Published in final edited form as: Semin Cancer Biol. 2010 Apr 21;20(4):234–245. doi: 10.1016/j.semcancer.2010.04.001

Figure 4.

Figure 4

Genomic Impact of SVA. A) SVAs are known to contain upstream transcriptional start sites (top, black bent arrow). This upstream transcriptional initiation will lead to an SVA mRNA (middle, red boxes) containing 5’ flanking sequence and sometimes result in retrotransposition of this sequence to a new genomic location (bottom), a process termed 5’ transduction. 5’ transduced sequence can be identified by the location of the target-site duplication positioned (blue arrowheads). B) SVAs are known to bypass their polyA signal and terminate mRNA transcription at a downstream polyA signal (lollipop A). This transcriptional readthrough will result in an SVA mRNA (middle, red boxes) containing 3’ flanking sequence and sometimes result in retrotransposition of this sequence to a new genomic location, a process termed 3’ transduction. 3’ transduced sequence can be identified by the location of the target-site duplication (blue arrowheads). The same SVA element is able to transduce 5’ and 3’ flanking sequences (not shown). C) SVA alternative splicing reduces host gene expression. SVA splicing may result in exon trapping (top, red line) that may result in truncated proteins or retrotransposition of upstream exons. SVA exonization (bottom, red line) may introduce nonsense codons into the mRNA leading to truncated proteins or nonsense-mediated decay. D) SVA elements may result in non-allelic homologous recombination within the CCCTCT hexamer (i) or the VNTR (ii), or (iii) between different SVA elements leading to deletion of genomic DNA. E) SVA VNTRs are known to be densely methylated (bottom, black lollipops) which may result in reduced mRNA expression (red lines) leading to allelic imbalance and inter- and intra- species-specific differentially methylated regions (DMR). F) The SVA VNTR is composed of GC-rich tandem repeats. Imperfect palindromes within individual tandem repeats may lead to the formation of cruciform structures in DNA (i).

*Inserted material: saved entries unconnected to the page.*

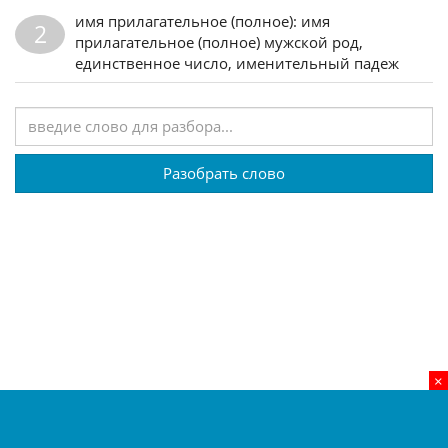
имя прилагательное (полное): имя
2
прилагательное (полное) мужской род,
единственное число, именительный падеж
Разобрать слово
×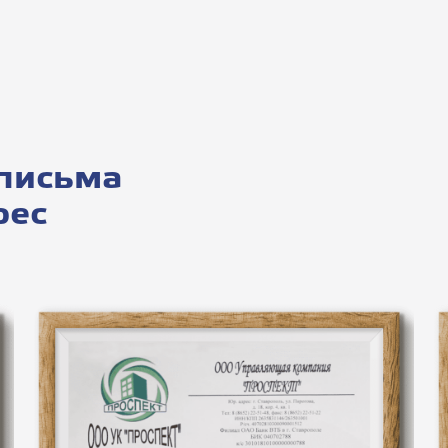
письма
рес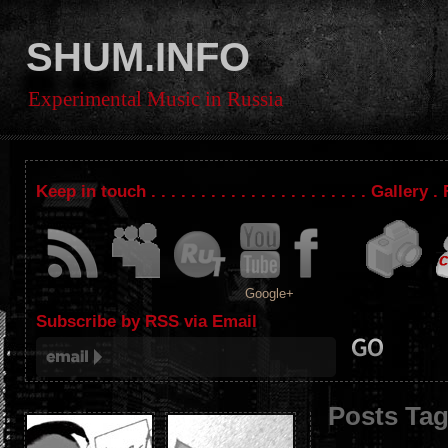
SHUM.INFO
Experimental Music in Russia
Keep in touch . . . . . . . . . . . . . . . . . . . . . . Gallery
Google+
Subscribe by RSS via Email
Posts Ta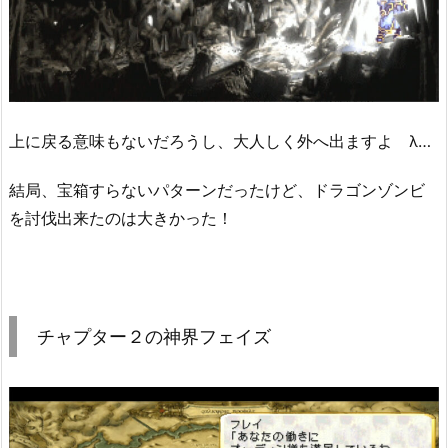
上に戻る意味もないだろうし、大人しく外へ出ますよ λ…
結局、宝箱すらないパターンだったけど、ドラゴンゾンビ
を討伐出来たのは大きかった！
チャプター２の神界フェイズ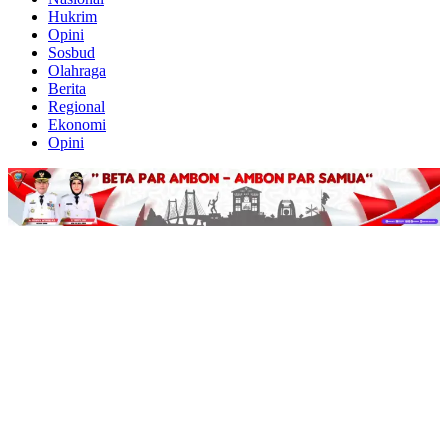
Hukrim
Opini
Sosbud
Olahraga
Berita
Regional
Ekonomi
Opini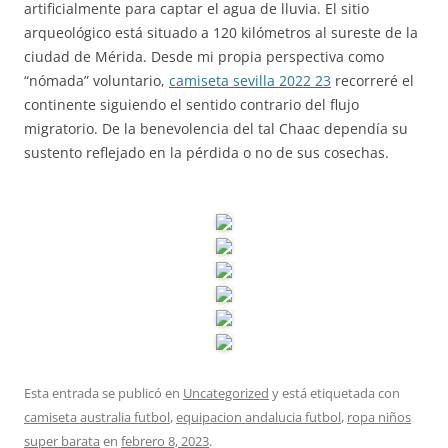
artificialmente para captar el agua de lluvia. El sitio
arqueológico está situado a 120 kilómetros al sureste de la
ciudad de Mérida. Desde mi propia perspectiva como
“nómada” voluntario,
camiseta sevilla 2022 23
recorreré el
continente siguiendo el sentido contrario del flujo
migratorio. De la benevolencia del tal Chaac dependía su
sustento reflejado en la pérdida o no de sus cosechas.
Esta entrada se publicó en
Uncategorized
y está etiquetada con
camiseta australia futbol
,
equipacion andalucia futbol
,
ropa niños
super barata
en
febrero 8, 2023
.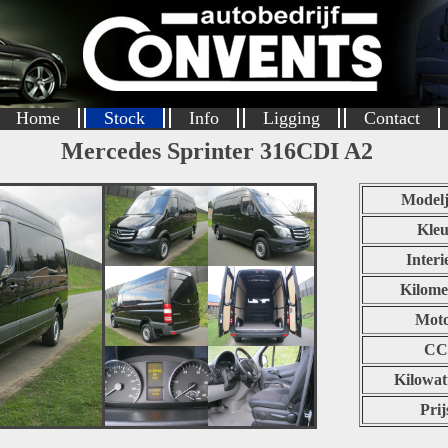
Home
Stock
Info
Ligging
Contact
Mercedes Sprinter 316CDI A2
Modelj
Kleu
Interi
Kilome
Mot
CC
Kilowat
Prij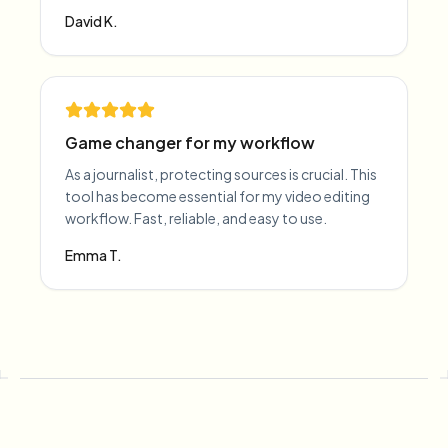
David K.
Game changer for my workflow
As a journalist, protecting sources is crucial. This
tool has become essential for my video editing
workflow. Fast, reliable, and easy to use.
Emma T.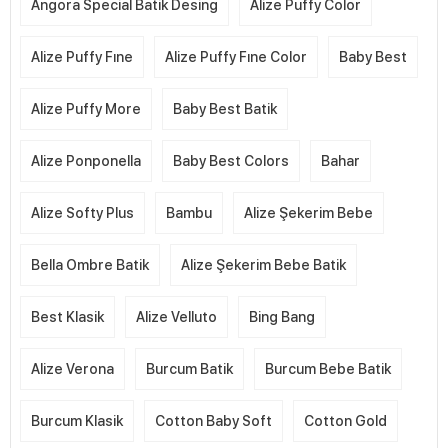
Angora Special Batik Desing
Alize Puffy Color
Alize Puffy Fıne
Alize Puffy Fıne Color
Baby Best
Alize Puffy More
Baby Best Batik
Alize Ponponella
Baby Best Colors
Bahar
Alize Softy Plus
Bambu
Alize Şekerim Bebe
Bella Ombre Batik
Alize Şekerim Bebe Batik
Best Klasik
Alize Velluto
Bing Bang
Alize Verona
Burcum Batik
Burcum Bebe Batik
Burcum Klasik
Cotton Baby Soft
Cotton Gold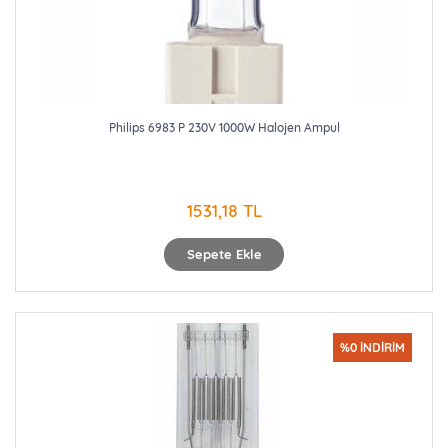
Philips 6983 P 230V 1000W Halojen Ampul
1531,18 TL
Sepete Ekle
%0 İNDİRİM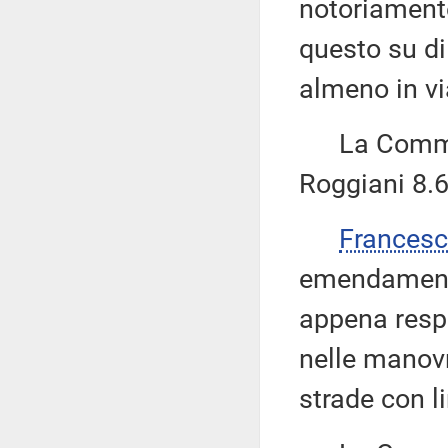
notoriament
questo su di
almeno in via
La Commiss
Roggiani 8.6
Frances
emendamento
appena respi
nelle manovr
strade con li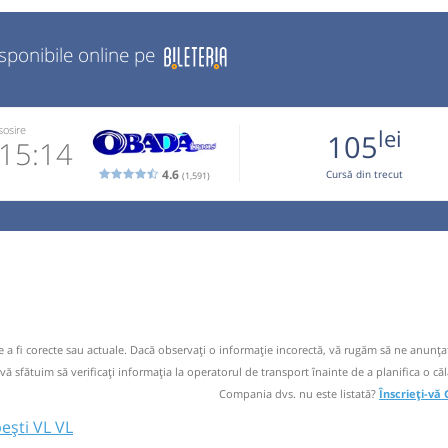
isponibile online pe
sosire
lei
105
15:14
4.6
Cursă din trecut
(1,591)
2277
 email
 operator
el putin 24
 16:00
de a fi corecte sau actuale. Dacă observați o informaţie incorectă, vă rugăm să ne anunțaț
 vă sfătuim să verificaţi informaţia la operatorul de transport înainte de a planifica o căl
Compania dvs. nu este listată?
Înscrieți-vă
ești VL VL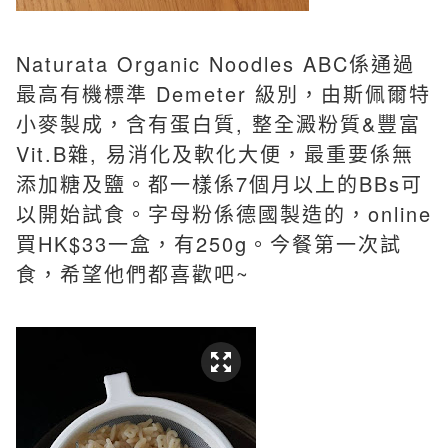
Naturata Organic Noodles ABC係通過
最高有機標準 Demeter 級別，由斯佩爾特
小麥製成，含有蛋白質, 整全澱粉質&豐富
Vit.B雜, 易消化及軟化大便，最重要係無
添加糖及鹽。都一樣係7個月以上的BBs可
以開始試食。
字母粉係
德國製造的，online
買HK$33一盒，有250g。今餐第一次試
食
，希望他們都喜歡吧~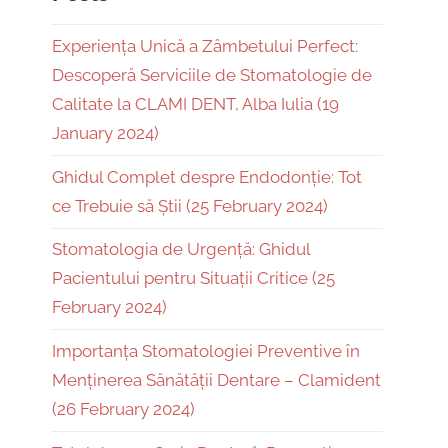
Experiența Unică a Zâmbetului Perfect:
Descoperă Serviciile de Stomatologie de
Calitate la CLAMI DENT, Alba Iulia (19
January 2024)
Ghidul Complet despre Endodonție: Tot
ce Trebuie să Știi (25 February 2024)
Stomatologia de Urgență: Ghidul
Pacientului pentru Situații Critice (25
February 2024)
Importanța Stomatologiei Preventive în
Menținerea Sănătății Dentare – Clamident
(26 February 2024)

The VNTR may also result in more complex DNA structure, such as G-quadruplexes (ii). Structures formed due to the GC-richness of the VNTR may lead to decreases in mRNA, DNA breaks during replication, and DNA polymerase slippage, resulting in VNTR deletions. However, the RNA secondary structure of the VNTR is presumed to be functionally important in SVA retrotransposition.